Por nombrar algunos hechos puntuales de este 2022: desde hace seis meses el centro de salud (CAPS) se encuentra sin trabajadora social en el territorio. Desde hace años, la Estación Municipal de cuidados de Las Lomas no posee un edificio capaz de brindar servicios de cuidado (no posee baños habilitados, por ejemplo). Desde siempre, el equipo de Salud Intercultural de la Dirección de Salud Sexual Reproductiva y Diversidad de la provincia, está compuesto por sólo dos trabajadoras en toda la provincia.
Ahora, desde esta perspectiva, tengo la sensación de habernos anticipado muy rápidamente al corazón del problema, y me arrepiento por ello. No todo puede leerse tan rápido, no todo puede escribirse tan sencillo, no todo análisis es circunstancial. Es típico de estos tiempos ver cómo las identidades originarias están denostadas, despreciadas y etiquetadas como anacrónicas y a la vera de un relato que, únicamente, las fija a su pasado. Por eso, a muchos les ha resultado tarea por demás fácil intercambiar la historia real; omitiendo por completo una historia crítica, profunda y veraz.
El procedimiento ha sido tan falaz como efectivo: infantilizando el móvil (se ha dicho que todo comenzó en una discusión en un partido de fútbol) se ha infantilizado al hecho y luego mutis por el foro. Sin embargo, habría que tener algo más de sensibilidad y lucidez para hacer exactamente lo contrario: revisar y revisitar institución por institución; discutir integración tras integración, práctica tras práctica, prédica tras más prédica.

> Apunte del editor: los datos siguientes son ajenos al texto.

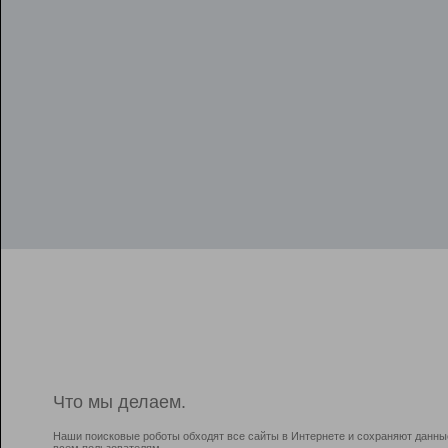
Что мы делаем.
Наши поисковые роботы обходят все сайты в Интернете и сохраняют данны
всем пользователям.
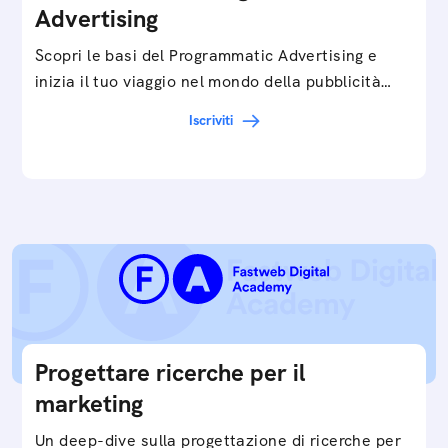
Advertising
Scopri le basi del Programmatic Advertising e
inizia il tuo viaggio nel mondo della pubblicità
digitale ottimizzata.
Iscriviti
Progettare ricerche per il
marketing
Un deep-dive sulla progettazione di ricerche per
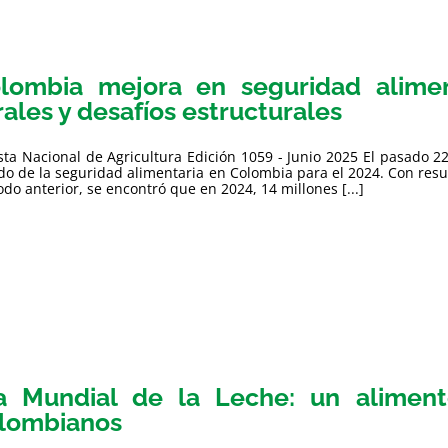
lombia mejora en seguridad alimen
rales y desafíos estructurales
sta Nacional de Agricultura Edición 1059 - Junio 2025 El pasado 2
do de la seguridad alimentaria en Colombia para el 2024. Con resu
odo anterior, se encontró que en 2024, 14 millones [...]
a Mundial de la Leche: un aliment
lombianos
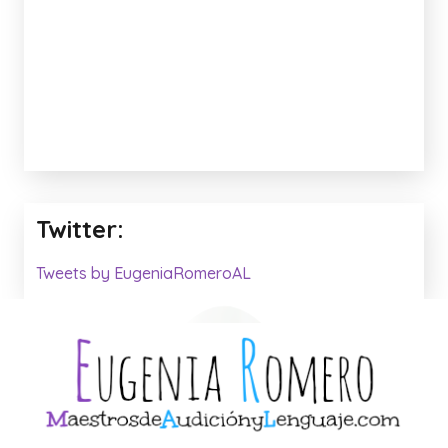
Twitter:
Tweets by EugeniaRomeroAL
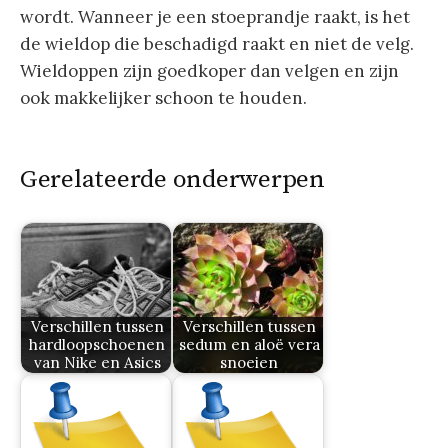
wordt. Wanneer je een stoeprandje raakt, is het
de wieldop die beschadigd raakt en niet de velg.
Wieldoppen zijn goedkoper dan velgen en zijn
ook makkelijker schoon te houden.
Gerelateerde onderwerpen
Verschillen tussen
Verschillen tussen
hardloopschoenen
sedum en aloë vera
van Nike en Asics
snoeien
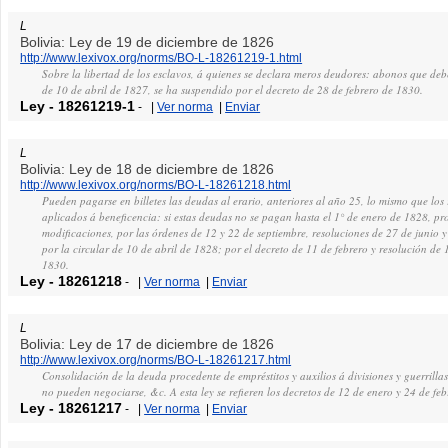
L
Bolivia: Ley de 19 de diciembre de 1826
http://www.lexivox.org/norms/BO-L-18261219-1.html
Sobre la libertad de los esclavos, á quienes se declara meros deudores: abonos que deben
de 10 de abril de 1827, se ha suspendido por el decreto de 28 de febrero de 1830.
Ley
-
18261219-1
-
|
Ver norma
|
Enviar
L
Bolivia: Ley de 18 de diciembre de 1826
http://www.lexivox.org/norms/BO-L-18261218.html
Pueden pagarse en billetes las deudas al erario, anteriores al año 25, lo mismo que lo
aplicados á beneficencia: si estas deudas no se pagan hasta el 1° de enero de 1828, pro
modificaciones, por las órdenes de 12 y 22 de septiembre, resoluciones de 27 de junio 
por la circular de 10 de abril de 1828; por el decreto de 11 de febrero y resolución de 
1830.
Ley
-
18261218
-
|
Ver norma
|
Enviar
L
Bolivia: Ley de 17 de diciembre de 1826
http://www.lexivox.org/norms/BO-L-18261217.html
Consolidación de la deuda procedente de empréstitos y auxilios á divisiones y guerrillas
no pueden negociarse, &c. A esta ley se refieren los decretos de 12 de enero y 24 de fe
Ley
-
18261217
-
|
Ver norma
|
Enviar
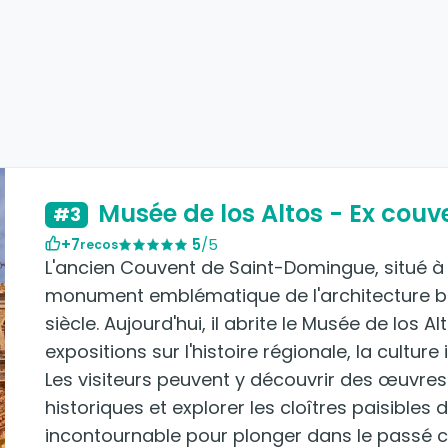
Musée de los Altos - Ex cou
#3
+7
5
/5
recos
L'ancien Couvent de Saint-Domingue, situé à 
monument emblématique de l'architecture ba
siècle. Aujourd'hui, il abrite le Musée de los
expositions sur l'histoire régionale, la culture 
Les visiteurs peuvent y découvrir des œuvres d
historiques et explorer les cloîtres paisibles 
incontournable pour plonger dans le passé col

Además, se pretende cauterizar esta cuestión por el lugar más ambiguo en los tiempos que corren: el de ese dedo que señala a los pueblos originarios como si ellos fueran los responsables de su marginación. De lo que se trataría, tal vez, es de dejar de mirar hacia lo apuntado, hacia el apuntado y comenzar a sospechar del dedo que apunta. Ese dedo que cree describir una realidad, y no es capaz de percibir las artimañas de su propia exclusión social.